Crónicas
Racimo 2, Uva 16: Celebración entre amantes (del vino)
Extraído del libro "A propósito del vino", disponible en librerías.
Entre las actividades humanas, sin duda, una de las más gratas es celebrar. Siempre se buscan motivos para hacerlo, pues este acto implica, entre otras ventajas, una buena disculpa, o una especie de fuero, para beber. Cuando la celebración es entre amantes del vino el acierto es pleno. ¿Podría concebirse un brindis con alguna bebida que no sea vino? ¿Se imagina usted que una ceremonia de botadura de un barco se le expida un botellazo de whisky, de cerveza o, peor aún, de agua mineral? Absurdo. El vino es el dueño de los brindis y de las celebraciones cultas. Brindar con otras bebidas fluctúa entre la excentricidad y el mal gusto.
Bautizos, matrimonios y demás celebraciones excelsas giran en torno al champagne que, por supuesto, es vino. Pero el vino nuestro de cada día, sin burbujas, también es el elemento más requerido para brindis cotidianos. Es pilar de la amistad entre amigos, del encuentro entre amantes, tanto para empezar el juego con agrado, como para cerrarlo sin heridas. Sirve también como para iniciar y cerrar negocios, tanto buenos como malos y, en fin, es un medio adecuado y grato para justificar una dosis de ingesta que vaya más allá de lo que señalan las pautas de consumo normal que, generalmente, limitan lo que a veces el cuerpo junto con el alma y la buena compañía piden.
En esta oportunidad yo me permito celebrar y felicitar a La Cav por haber editado veinticuatro números de esta revista. No me nace decir ¡salud!, pues lo encuentro demasiado trillado y un poco cursi, pero, en esta oportunidad, hago una excepción.

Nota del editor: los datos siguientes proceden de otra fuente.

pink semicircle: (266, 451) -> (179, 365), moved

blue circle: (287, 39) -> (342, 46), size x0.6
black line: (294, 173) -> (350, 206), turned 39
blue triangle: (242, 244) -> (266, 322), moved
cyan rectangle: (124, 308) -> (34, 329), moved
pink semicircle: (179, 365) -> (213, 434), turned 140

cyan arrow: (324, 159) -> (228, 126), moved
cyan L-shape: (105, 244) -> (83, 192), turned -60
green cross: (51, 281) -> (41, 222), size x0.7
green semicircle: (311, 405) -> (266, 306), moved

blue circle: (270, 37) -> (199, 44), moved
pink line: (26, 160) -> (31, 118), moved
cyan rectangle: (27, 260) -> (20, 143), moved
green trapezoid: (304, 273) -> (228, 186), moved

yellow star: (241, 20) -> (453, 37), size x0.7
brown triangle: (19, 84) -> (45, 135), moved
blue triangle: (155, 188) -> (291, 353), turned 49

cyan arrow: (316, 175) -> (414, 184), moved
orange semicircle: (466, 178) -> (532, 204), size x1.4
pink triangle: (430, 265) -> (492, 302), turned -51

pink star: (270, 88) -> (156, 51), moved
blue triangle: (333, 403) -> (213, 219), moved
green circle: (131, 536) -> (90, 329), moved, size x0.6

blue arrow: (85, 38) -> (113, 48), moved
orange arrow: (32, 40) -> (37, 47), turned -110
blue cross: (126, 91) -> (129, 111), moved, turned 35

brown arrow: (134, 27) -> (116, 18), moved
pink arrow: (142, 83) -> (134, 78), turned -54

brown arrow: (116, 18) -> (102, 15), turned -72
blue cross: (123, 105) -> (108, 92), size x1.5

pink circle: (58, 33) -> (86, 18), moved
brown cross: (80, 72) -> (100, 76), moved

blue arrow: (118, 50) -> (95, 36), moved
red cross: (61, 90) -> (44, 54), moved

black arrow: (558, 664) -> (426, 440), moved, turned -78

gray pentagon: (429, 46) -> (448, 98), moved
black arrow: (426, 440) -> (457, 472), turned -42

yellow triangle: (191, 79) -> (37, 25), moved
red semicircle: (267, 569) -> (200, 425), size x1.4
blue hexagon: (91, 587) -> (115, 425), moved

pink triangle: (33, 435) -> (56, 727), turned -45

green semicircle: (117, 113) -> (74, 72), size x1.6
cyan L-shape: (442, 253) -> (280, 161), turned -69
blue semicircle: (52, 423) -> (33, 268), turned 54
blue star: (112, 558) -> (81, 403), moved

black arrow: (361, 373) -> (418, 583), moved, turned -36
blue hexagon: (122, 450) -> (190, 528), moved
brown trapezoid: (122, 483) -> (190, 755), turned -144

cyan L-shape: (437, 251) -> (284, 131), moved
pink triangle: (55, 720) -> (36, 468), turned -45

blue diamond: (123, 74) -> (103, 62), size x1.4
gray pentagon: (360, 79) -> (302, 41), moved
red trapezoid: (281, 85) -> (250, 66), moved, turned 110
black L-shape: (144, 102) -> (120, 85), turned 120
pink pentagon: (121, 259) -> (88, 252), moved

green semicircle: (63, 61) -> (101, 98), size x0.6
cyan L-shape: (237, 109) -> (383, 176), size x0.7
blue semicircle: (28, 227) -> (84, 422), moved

A esta revista (y a toda expresión que ennoblezca al vino) le deseo buena salud y que, además, el número de publicaciones llegue a por lo menos, ¡setenta veces siete!.
El resto de la trilogía dinero y amor, vienen por añadidura. Pues la salud, en medio de una pléyade de amantes del vino, brota a borbotones. Celebrar entre esta tan peculiar y plausible clase de amantes, es como hacerlo en la casa del buen herrero, aquel que no tiene cuchillo de palo, sino que muchos y aguzados vinos de excelente origen y enorme variabilidad, indispensable condición, esta última, para poder ejercer lo que ya he definido, a través de esta columna, como la virtud de la infidelidad.